Data records -
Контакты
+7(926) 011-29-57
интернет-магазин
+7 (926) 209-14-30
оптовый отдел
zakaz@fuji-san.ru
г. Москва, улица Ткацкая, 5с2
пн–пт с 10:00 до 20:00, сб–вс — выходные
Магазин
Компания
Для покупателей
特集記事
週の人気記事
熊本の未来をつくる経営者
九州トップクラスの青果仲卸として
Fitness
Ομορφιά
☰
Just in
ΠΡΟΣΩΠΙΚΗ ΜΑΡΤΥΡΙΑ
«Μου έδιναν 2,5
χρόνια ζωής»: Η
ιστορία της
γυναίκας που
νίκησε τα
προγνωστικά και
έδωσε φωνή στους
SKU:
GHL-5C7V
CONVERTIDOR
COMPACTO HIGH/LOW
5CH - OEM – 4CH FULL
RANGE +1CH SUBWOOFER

==

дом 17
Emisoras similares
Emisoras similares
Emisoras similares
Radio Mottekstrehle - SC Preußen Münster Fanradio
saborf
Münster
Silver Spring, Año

What this task involves - When a line of the records has the word "Münster", pick it out and copy it.

Written response -
Radio Mottekstrehle - SC Preußen Münster Fanradio
Münster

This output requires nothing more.